Her duyduğumda hayrete kapılarak, oturup düşünmeden yapamadım. Her yerde depremle ilgili haberler ve o ilk cümle;
”… hayat normale döndü.”
Normale dönen neydi ki?
Ailesiz kalmak mı?
Bir gecede dünya da yapayalnız kaldığı gerçeğiyle yüzleşmek mi?
Ya da evsiz, barksız kış günü sokakta kalmak mıydı?
Binlerce can enkaz altında kalmışken, binlercesi karda kışta sokakta…
Hayat, o kadar kayıpla nasıl normale dönerdi ki!

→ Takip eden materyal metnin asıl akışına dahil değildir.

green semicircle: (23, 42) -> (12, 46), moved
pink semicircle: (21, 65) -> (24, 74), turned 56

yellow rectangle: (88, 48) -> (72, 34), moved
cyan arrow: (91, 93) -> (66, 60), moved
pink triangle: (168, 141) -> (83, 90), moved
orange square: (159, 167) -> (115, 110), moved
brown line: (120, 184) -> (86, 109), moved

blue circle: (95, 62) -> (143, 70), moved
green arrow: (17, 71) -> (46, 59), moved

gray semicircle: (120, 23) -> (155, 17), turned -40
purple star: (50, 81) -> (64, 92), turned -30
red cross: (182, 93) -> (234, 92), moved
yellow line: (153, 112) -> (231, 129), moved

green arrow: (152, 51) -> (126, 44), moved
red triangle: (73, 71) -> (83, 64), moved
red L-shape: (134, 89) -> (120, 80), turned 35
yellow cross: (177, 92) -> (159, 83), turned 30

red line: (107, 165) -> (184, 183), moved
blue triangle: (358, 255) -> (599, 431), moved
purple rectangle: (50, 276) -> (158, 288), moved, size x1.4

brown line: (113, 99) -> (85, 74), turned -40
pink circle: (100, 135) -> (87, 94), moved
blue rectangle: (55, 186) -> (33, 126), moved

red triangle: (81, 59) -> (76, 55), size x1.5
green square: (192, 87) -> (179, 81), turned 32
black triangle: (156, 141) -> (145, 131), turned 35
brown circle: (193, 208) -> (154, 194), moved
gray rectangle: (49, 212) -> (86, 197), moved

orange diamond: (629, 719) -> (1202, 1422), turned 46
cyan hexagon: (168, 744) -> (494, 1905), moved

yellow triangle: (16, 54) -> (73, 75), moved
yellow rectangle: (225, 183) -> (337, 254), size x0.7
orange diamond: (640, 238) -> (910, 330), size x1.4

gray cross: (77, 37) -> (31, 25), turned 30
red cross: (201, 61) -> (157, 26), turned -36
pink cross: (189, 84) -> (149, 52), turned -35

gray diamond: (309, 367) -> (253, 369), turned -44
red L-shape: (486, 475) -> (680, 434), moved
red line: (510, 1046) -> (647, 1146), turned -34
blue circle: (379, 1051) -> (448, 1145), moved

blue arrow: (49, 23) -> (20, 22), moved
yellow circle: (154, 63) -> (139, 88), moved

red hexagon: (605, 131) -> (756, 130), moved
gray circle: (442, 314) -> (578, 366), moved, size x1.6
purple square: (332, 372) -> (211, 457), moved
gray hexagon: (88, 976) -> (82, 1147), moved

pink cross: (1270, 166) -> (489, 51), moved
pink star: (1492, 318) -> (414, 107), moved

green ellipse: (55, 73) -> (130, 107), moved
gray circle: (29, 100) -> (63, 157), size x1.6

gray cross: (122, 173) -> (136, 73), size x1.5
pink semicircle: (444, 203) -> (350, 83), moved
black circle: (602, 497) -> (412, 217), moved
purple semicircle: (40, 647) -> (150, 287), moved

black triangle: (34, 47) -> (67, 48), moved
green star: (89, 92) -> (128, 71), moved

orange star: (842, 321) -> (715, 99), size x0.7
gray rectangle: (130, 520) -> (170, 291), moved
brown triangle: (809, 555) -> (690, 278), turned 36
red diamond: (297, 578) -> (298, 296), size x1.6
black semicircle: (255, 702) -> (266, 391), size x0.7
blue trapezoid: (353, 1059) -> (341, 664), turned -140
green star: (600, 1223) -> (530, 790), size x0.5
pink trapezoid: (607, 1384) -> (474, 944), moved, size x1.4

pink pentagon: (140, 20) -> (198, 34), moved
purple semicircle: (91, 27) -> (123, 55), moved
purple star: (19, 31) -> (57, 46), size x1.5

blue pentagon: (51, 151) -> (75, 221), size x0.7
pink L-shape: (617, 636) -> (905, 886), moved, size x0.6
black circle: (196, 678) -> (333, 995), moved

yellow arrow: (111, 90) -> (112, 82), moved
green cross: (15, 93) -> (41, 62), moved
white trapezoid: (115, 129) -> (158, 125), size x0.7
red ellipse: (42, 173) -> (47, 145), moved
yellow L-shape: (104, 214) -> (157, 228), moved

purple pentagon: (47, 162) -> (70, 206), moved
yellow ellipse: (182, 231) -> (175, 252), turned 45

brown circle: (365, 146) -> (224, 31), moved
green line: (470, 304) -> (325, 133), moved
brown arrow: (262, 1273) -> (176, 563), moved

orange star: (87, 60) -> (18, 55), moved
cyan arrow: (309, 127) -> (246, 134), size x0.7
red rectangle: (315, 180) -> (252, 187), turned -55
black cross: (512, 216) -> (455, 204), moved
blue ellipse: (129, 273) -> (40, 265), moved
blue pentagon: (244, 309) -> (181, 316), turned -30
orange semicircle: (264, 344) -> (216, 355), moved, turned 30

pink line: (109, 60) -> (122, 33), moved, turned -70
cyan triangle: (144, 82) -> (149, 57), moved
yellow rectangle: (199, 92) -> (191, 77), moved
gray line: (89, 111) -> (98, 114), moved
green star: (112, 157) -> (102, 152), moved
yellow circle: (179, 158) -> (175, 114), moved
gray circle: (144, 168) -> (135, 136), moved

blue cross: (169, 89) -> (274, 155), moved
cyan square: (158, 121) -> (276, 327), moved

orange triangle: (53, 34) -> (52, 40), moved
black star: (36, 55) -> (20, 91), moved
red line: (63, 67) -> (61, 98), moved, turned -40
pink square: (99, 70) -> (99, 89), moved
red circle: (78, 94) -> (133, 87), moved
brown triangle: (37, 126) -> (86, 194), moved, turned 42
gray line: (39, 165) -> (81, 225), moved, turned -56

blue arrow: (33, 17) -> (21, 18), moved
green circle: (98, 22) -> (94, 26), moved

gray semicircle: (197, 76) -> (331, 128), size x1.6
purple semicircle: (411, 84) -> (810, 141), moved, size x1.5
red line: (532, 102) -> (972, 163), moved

Gelin bir de TDK sözlük anlamına bakalım;
Normal; Kurala Uygun, Alışılagelen, Olağan, Düzgülü, Aşırılığı Olmayan, Uygun
Aşırılığı, Eksikliği Ve Taşkınlığı Olmama, Ortalama Durum( Değiştirmeden olduğu gibi yazdım)
TDK, normal kelimesinin Türkçedeki anlamı için yukarıdaki açıklamayı yapmış.
Bu durumda hayat alışagelmiş haline geri dönmüş oldu öyle mi?
Depremde bu kadar can kaybı vermemizin nedeni ihmalleler değil miydi? Normal olan ihmallerin devam etmesi mi?
Normal olan İmar affı mı, parayla mimarlık diploması verilmesi mi, belediyelerin denetlemeden ruhsat vermesi mi, fay hattına binalar yapmak mı, yardımların gecikmesi ya da arama kurtarma konusunda yaşadığımız gecikmeler mi, yerleştirilen lİyakatsiz görevliler mi, inşaat malzemesinden çalınanlar mı normal olan?
Kızılay’ın çadırları ya da yapılan yardımları parayla satması mıdır, normal olan?
Bu kadar aksaklık yaşanmasına rağmen kimsenin sorumluluk almaması, istifa etmemesi mi normal?
Zaten önlem alınmayan normalsizliklerden dolayı değil miydi, bu yaşadıklarımız!
Benim normal anlayışım söylenenle hiç ama hiç uyuşmadı!
***
O can senin olsaydı, yine aynı şekilde konuşur muydun?
Kuraklık tehlikesiyle karşı karşıya kalmıştık diye endişelenirken üst üste yağan sağanak yağmur sonrası oluşan sel felaketi maalesef 18 canımızı bizden aldı,
Yine felaket, yine can kaybı, yine gözyaşı…
Depremde yaşanan felaket sonrası azar işittiğimiz yetmemiş gibi sel sonrası yapılan açıklama beni dehşete düşürdü!
Tarım ve Orman Bakanı Vahit Kirişçi Şanlıurfa ve Adıyaman’da oluşan sel felaketinden sonra yaptığı açıklama:
“”Yağışların düzensizliği var. Kuraklık riski de vardı. Bir taraftan 15 canımızı (ölü sayısı 18’e yükseldi) aldı ama diğer taraftan toprak suya kavuştu. Atatürk Barajı’nda su mesafemiz 300 bin metreküp arttı. Bu önemli bir şey. Tabii ki taşkın, sel olmasın. Üç günde bu kadar yağış olsun elbette istemeyiz.” (Şiddetle kınıyorum.)
2021 yılında Afad ve Şanlıurfa valiliğinin ortaklaşa yaptığı il afet risk azaltma planı yapılmış ve bu planın içerisinde Cavşak, Karakoyun, Akpınar derelerinden bahsedilerek oluşabilecek sel felaketinden ciddi şekilde etkileneceği ve etrafında ciddi önlemlerin alınması gerektiği yer alıyor.
Peki, iki yılda önlem alınamadı mı?
Bu da kadere bağlanarak geçiştirilip, normale mi bağlanacak!
***
Şu memleket sorunlarına kalıcı çözümler bulun artık!
Sıra geldi benim güzel şehrimin nadide çalışkan belediyesine…
Aylardır alt yapı çalışmaları yapılmasına rağmen; yağan sağanak yağış sonrası yine caddeler geçilemez olmuş, alt yapı yine yetersiz kalmış durumda.
Yağış sonrası alt geçit, göledi andırmaktan geri kalmamış!
Sahi yapılan o kadar alt yapı çalışmaları nasıl olur da işe yaramaz!
Hele o yapılan alt geçit yok mu!
Kim yaptı gerçekten çok merak ediyorum.
Çünkü yapılan alt geçit, yukardan giriş yapıp aşağıya doğru inip tekrar yukarı çıkış şeklinde. Kısacası düz bir yapıda değil.
Eee haliyle de alt geçidin ortası havuz olmaya çok müsait. Yapı olarak o şekildeki geçit için her hangi bir boşaltma mekanizması yapılmamış mı?
Ya da yapılmışsa ne kadar yetersiz olmuş ki her yağış sonrası, hep aynı sorun!